Lessons Learned From John Edwards
I never see famous people. Wait. I’m lying. I saw JP II when he was here in 1979. I was 11, and my grandmother took me to his mass on the Parkway. He got near us, and church-lady Beatlemania broke out all around me. Then, when I was a teenager, my mother made me get Frankie Avalon’s autograph at the Italian Market Festival. He was really excited. I didn’t have the heart to tell him that I had no idea who he was, so I hugged him and said I was a big fan. There was also Alice Cooper in the Cleveland Marriott. He was serenely eating an omelet and reading the paper, not in full make-up.
That was it, my trifecta of celebrity sightings, until the 2004 presidential campaign.
The two Johns, Kerry and Edwards, were making a stop right up our street. It just seemed lazy not to walk a block and see in person who could potentially become the next President and Vice President of the United States. Depending on how history was about to play out, maybe it would be a big-deal thing to tell our grandchildren one day.

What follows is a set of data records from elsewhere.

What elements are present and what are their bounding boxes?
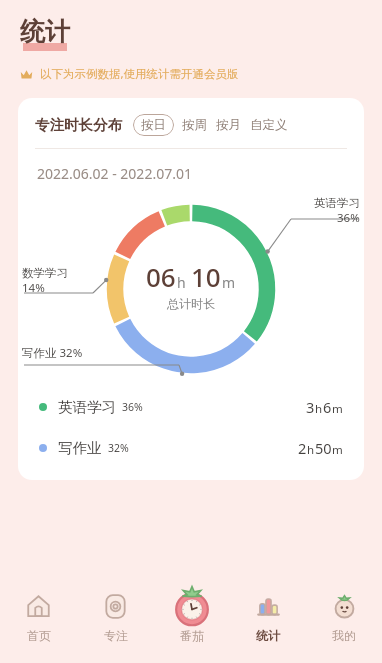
staticText: 英语学习: [58, 398, 116, 416]
staticText: 英语学习: [314, 196, 360, 210]
button[interactable]: 英语学习: [18, 397, 364, 417]
staticText: 按月: [216, 117, 241, 133]
button[interactable]: 按周: [181, 113, 208, 137]
staticText: 2022.06.02 - 2022.07.01: [37, 164, 192, 183]
staticText: h: [177, 273, 186, 292]
staticText: m: [332, 401, 343, 417]
staticText: 我的: [332, 628, 356, 643]
staticText: 写作业 32%: [22, 345, 83, 361]
staticText: 32%: [108, 441, 129, 455]
staticText: 统计: [20, 16, 70, 47]
staticText: 总计时长: [167, 296, 215, 311]
staticText: 统计: [256, 628, 280, 643]
staticText: 2: [298, 438, 307, 458]
staticText: 写作业: [58, 439, 102, 457]
button[interactable]: 专注: [77, 581, 154, 663]
button[interactable]: 按日: [133, 114, 174, 136]
staticText: 50: [315, 438, 332, 458]
staticText: 番茄: [180, 628, 204, 643]
staticText: 自定义: [250, 117, 288, 133]
staticText: 按周: [182, 117, 207, 133]
staticText: 首页: [27, 628, 51, 643]
staticText: 数学学习: [22, 266, 68, 280]
staticText: 36%: [337, 210, 360, 226]
staticText: 06: [146, 259, 176, 294]
staticText: 按日: [141, 117, 166, 133]
button[interactable]: 写作业: [18, 438, 364, 458]
staticText: h: [315, 401, 323, 417]
staticText: 以下为示例数据,使用统计需开通会员版: [40, 66, 239, 82]
staticText: 6: [323, 397, 332, 417]
button[interactable]: 统计: [230, 581, 306, 663]
staticText: 专注: [104, 628, 128, 643]
staticText: 14%: [22, 280, 45, 296]
staticText: 3: [306, 397, 315, 417]
staticText: h: [307, 442, 315, 458]
button[interactable]: 我的: [306, 581, 382, 663]
staticText: m: [332, 442, 343, 458]
button[interactable]: 自定义: [249, 113, 289, 137]
staticText: 专注时长分布: [35, 116, 122, 134]
button[interactable]: 番茄: [154, 581, 230, 663]
staticText: 36%: [122, 400, 143, 414]
staticText: m: [222, 273, 236, 292]
button[interactable]: 按月: [215, 113, 242, 137]
staticText: 10: [191, 259, 221, 294]
button[interactable]: 首页: [0, 581, 77, 663]
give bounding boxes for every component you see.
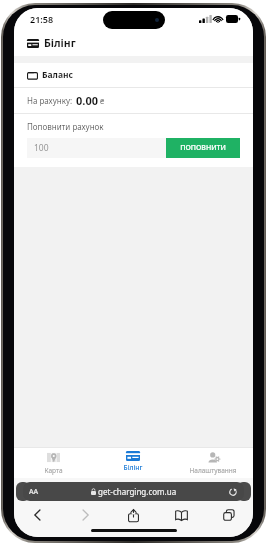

Now indicted on federal felony charges, facing 30 years in prison, and having brewed a shit storm that makes Bill Clinton tugging on Monica Lewinsky’s stressed-out thong in the White House look like amateur hour, this is probably not even close to how John Edwards saw his history playing out. Some of the talking-head commentary during his trial has been about Edwards’ prowess as a trial attorney. Even as the defense was resting last Wednesday, without calling him, his poor daughter, or the baby’s mama with the shabby dye-job to the stand, someone remarked that he was “the most brilliant lawyer in that courtroom.” Really? I’ve taught middle-schoolers who told more sophisticated cover stories than his.
The first time I could vote for a president was in 1988, so by 2004 the thrill of feeling like a grown-up contributing member of a democracy was gone. But four years of living under a Bush was making me itchy, and life in post 9/11 America boiled down to a game of Jenga. Who was competent enough to pull out the next piece while we all stood around holding our breath? Not W. Not anyone.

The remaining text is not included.